### Record set ###

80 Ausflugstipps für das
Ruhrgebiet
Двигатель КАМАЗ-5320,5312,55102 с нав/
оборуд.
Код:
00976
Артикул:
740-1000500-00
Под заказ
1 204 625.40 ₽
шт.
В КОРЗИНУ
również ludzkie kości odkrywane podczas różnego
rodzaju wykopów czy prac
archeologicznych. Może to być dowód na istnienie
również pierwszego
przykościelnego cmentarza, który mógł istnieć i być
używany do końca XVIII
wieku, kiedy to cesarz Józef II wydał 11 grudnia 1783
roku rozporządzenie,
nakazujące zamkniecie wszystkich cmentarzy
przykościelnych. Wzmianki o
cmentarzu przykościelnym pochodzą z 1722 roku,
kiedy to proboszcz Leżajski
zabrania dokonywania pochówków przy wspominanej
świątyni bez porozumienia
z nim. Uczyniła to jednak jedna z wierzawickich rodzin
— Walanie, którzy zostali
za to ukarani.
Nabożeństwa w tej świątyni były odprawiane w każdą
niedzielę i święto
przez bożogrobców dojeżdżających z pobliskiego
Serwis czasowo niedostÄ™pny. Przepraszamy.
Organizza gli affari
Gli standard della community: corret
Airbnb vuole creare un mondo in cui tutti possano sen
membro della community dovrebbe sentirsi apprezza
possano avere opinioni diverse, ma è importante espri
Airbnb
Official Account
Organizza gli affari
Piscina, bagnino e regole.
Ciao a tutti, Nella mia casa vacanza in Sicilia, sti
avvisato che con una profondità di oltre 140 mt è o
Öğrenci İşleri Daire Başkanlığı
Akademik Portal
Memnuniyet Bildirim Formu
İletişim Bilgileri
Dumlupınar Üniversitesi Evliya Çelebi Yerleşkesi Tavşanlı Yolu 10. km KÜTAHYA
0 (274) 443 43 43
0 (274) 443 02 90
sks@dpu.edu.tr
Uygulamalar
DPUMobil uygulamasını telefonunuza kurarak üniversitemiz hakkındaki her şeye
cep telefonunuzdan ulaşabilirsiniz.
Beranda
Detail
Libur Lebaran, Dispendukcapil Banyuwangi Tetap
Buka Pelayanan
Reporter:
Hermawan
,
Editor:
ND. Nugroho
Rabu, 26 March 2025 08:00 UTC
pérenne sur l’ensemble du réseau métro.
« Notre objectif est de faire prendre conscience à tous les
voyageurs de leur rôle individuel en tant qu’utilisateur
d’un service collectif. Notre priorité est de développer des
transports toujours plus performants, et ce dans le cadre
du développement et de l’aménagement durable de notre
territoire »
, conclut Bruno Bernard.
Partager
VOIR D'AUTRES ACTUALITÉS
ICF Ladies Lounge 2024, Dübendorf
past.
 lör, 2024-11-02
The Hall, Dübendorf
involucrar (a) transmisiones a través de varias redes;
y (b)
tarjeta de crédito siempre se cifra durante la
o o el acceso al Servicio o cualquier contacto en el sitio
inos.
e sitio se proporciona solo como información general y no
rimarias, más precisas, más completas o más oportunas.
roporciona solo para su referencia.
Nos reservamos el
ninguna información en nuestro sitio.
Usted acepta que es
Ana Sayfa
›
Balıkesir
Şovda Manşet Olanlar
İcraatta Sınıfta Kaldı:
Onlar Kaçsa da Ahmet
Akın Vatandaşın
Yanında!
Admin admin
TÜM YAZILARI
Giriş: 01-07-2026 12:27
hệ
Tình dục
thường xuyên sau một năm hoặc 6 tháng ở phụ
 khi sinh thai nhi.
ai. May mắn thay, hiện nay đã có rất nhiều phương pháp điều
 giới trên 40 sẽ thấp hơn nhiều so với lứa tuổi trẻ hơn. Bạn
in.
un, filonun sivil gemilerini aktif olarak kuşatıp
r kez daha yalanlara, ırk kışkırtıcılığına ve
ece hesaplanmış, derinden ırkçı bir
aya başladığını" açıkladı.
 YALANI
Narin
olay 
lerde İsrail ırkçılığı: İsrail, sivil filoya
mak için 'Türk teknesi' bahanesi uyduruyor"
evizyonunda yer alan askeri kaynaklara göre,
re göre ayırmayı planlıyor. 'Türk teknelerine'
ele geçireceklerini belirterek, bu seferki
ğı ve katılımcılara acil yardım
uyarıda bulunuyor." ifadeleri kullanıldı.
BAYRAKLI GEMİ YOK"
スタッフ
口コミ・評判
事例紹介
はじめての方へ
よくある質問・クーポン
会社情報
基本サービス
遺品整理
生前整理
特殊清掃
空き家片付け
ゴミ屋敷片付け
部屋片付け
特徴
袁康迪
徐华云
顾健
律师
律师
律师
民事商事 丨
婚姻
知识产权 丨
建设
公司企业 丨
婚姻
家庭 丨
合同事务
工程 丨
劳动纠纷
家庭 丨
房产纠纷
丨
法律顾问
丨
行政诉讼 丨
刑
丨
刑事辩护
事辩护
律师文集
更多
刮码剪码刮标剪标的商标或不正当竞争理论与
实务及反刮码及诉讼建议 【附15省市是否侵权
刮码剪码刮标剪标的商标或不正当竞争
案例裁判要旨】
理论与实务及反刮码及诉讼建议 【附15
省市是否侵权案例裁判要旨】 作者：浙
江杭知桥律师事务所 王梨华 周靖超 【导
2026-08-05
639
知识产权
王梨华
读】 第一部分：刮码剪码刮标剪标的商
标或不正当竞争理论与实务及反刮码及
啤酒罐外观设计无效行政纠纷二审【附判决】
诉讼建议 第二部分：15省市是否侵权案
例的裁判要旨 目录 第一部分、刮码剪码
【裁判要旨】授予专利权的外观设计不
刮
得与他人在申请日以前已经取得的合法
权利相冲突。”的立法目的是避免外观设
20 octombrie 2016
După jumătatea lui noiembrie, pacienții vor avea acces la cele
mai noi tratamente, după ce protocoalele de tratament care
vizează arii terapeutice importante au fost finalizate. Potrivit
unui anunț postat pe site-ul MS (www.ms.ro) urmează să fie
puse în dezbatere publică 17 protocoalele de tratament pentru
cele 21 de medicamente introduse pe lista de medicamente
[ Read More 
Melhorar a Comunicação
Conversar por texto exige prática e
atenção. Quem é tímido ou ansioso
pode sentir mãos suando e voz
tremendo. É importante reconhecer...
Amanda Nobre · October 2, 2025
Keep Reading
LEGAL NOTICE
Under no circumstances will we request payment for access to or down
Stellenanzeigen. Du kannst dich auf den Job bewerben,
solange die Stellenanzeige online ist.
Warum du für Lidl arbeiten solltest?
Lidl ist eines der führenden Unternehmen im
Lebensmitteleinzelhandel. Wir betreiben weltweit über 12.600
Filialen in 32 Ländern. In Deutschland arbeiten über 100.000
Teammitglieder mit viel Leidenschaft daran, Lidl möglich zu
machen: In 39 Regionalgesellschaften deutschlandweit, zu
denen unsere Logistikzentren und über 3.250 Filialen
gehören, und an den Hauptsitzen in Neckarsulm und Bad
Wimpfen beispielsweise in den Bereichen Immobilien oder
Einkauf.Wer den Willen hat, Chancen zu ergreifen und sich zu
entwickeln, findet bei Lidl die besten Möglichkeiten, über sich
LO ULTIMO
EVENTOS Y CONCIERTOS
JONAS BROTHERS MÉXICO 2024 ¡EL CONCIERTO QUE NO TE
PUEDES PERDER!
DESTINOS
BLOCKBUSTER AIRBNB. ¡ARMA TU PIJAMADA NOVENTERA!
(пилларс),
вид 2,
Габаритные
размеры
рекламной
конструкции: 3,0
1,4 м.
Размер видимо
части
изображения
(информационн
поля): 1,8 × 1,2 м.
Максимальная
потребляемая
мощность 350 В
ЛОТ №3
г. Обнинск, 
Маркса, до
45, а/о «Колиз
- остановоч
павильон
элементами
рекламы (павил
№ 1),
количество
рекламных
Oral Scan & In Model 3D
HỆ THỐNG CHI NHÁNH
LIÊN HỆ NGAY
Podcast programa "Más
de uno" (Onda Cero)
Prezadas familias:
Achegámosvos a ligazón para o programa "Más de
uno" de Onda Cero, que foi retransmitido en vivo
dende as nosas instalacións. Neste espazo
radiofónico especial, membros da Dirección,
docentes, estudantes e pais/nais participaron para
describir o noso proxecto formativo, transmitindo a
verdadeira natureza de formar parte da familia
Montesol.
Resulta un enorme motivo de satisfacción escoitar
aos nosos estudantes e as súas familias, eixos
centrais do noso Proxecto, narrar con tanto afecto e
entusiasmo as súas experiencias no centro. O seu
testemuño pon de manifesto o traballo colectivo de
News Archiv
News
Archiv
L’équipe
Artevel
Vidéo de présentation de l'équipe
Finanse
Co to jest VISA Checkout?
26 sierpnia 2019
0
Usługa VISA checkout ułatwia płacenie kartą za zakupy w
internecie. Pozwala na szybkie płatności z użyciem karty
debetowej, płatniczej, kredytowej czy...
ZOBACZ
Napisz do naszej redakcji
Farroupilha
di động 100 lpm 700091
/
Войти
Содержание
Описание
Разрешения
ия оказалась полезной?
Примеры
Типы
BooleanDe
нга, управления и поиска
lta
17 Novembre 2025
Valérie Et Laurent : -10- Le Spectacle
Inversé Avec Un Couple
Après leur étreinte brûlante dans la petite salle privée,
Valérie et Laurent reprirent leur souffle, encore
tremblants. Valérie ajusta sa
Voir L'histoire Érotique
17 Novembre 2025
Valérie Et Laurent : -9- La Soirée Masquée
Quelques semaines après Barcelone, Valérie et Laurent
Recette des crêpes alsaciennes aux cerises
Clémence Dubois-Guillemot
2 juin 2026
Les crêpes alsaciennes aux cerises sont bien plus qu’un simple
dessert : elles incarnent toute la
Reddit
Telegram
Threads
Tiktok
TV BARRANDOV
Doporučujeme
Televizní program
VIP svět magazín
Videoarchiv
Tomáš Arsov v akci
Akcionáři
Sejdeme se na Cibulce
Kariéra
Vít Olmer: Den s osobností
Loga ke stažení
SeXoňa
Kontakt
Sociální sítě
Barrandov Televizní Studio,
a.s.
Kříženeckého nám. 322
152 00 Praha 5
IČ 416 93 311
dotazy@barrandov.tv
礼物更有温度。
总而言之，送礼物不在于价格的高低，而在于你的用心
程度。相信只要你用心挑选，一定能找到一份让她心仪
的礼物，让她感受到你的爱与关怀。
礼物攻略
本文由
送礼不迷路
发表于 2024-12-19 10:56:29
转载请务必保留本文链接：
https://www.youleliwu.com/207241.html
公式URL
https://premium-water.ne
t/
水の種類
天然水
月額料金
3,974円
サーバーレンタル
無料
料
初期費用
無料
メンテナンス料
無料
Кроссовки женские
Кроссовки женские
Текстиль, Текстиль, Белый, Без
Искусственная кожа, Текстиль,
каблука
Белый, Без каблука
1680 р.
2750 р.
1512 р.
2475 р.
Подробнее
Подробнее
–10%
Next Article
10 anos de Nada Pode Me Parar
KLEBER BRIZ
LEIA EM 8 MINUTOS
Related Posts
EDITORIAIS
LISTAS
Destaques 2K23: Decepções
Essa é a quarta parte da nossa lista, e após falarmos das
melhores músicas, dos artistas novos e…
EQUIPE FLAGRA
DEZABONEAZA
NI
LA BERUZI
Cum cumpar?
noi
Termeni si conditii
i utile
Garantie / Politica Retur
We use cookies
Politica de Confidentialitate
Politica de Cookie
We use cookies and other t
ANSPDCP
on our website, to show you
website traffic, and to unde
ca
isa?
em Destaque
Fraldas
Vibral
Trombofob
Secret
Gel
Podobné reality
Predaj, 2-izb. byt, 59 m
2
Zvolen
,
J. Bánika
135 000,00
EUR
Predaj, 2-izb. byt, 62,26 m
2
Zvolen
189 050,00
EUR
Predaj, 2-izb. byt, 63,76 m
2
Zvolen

###

# Task instructions:
Wherever the word "nhiều" turns up in the material, copy the whole line.

# Result of this exercise:
ai. May mắn thay, hiện nay đã có rất nhiều phương pháp điều
 giới trên 40 sẽ thấp hơn nhiều so với lứa tuổi trẻ hơn. Bạn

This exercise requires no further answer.